FDA Clears LASEROPTEK's HELIOS IV-785 for Aesthetic and Medical Dermatology Use
HELIOS IV-785's novel and synergistic combination of 785nm picosecond photoacoustic effect and 1064 & 532nm nanosecond thermal effect.
The U.S. Food and Drug Administration has granted 510(k) clearance to LASEROPTEK Co., Ltd.’s HELIOS IV-785 laser system for aesthetic and medical dermatology applications.
HELIOS IV-785's novel and synergistic combination of 785nm picosecond photoacoustic effect and 1064 & 532nm nanosecond thermal effect provides flexibility and capability to effectively and non-ablatively treat a broad range of medical aesthetic indications across a wide range of Fitzpatrick Skin Types.
Skin toning and brightening; benign pigmented & vascular lesion removal, and multi-color tattoo eradication, including blue and green inks, are all effectively addressed by the novel combination of wavelengths and pulse durations provided by HELIOS IV-785. The natively generated and high energy, 600 picosecond pulse duration 785nm wavelength fills the void between traditional Nd:YAG 532nm & 1064nm wavelengths.

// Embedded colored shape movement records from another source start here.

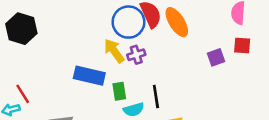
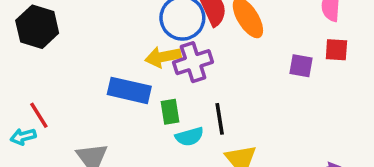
yellow arrow: (114, 51) -> (163, 57), turned -65
purple cross: (136, 55) -> (193, 62), size x1.5
purple square: (216, 57) -> (301, 66), turned 30

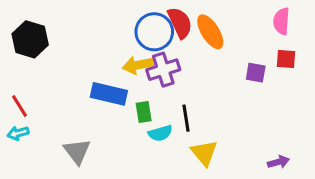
red line: (39, 115) -> (20, 106), moved

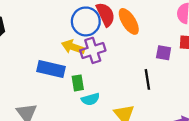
yellow arrow: (138, 65) -> (73, 47), turned 30
black line: (186, 118) -> (147, 79), moved

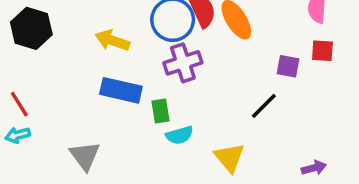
yellow arrow: (73, 47) -> (112, 40), moved
black line: (147, 79) -> (264, 106), turned 54

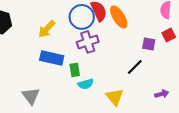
yellow arrow: (112, 40) -> (47, 29), turned -66
red square: (322, 51) -> (169, 35), turned -32
purple arrow: (314, 168) -> (162, 94), moved

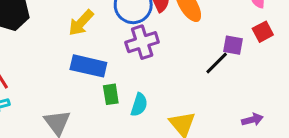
black line: (135, 67) -> (217, 63), moved
green rectangle: (75, 70) -> (111, 94), moved
cyan semicircle: (86, 84) -> (139, 105), turned -56

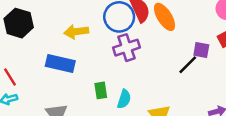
yellow arrow: (81, 23) -> (76, 32), turned 40
blue rectangle: (88, 66) -> (60, 64), moved

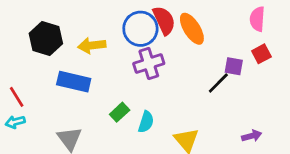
black hexagon: (19, 23) -> (46, 38), moved
green rectangle: (101, 90) -> (120, 112), turned 56

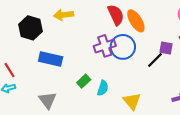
blue circle: (140, 29) -> (123, 47), moved
yellow arrow: (92, 45) -> (64, 15), moved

"HELIOS IV-785 represents LASEROPTEK's dedication to continually develop, manufacture, and deliver technologically advanced lasers for medical and aesthetic dermatology," says CJ Lee, LASEROPTEK's President, and CEO, in a news release.
"We are experiencing strong demand growth for this novel laser since its initial launch earlier this year in Korea. The U.S. 510(k) clearance paves the way for further expansion into more global markets, providing our distribution partners and their clinical customers a new, innovative laser system with a strong value proposition," says Mr. Lee.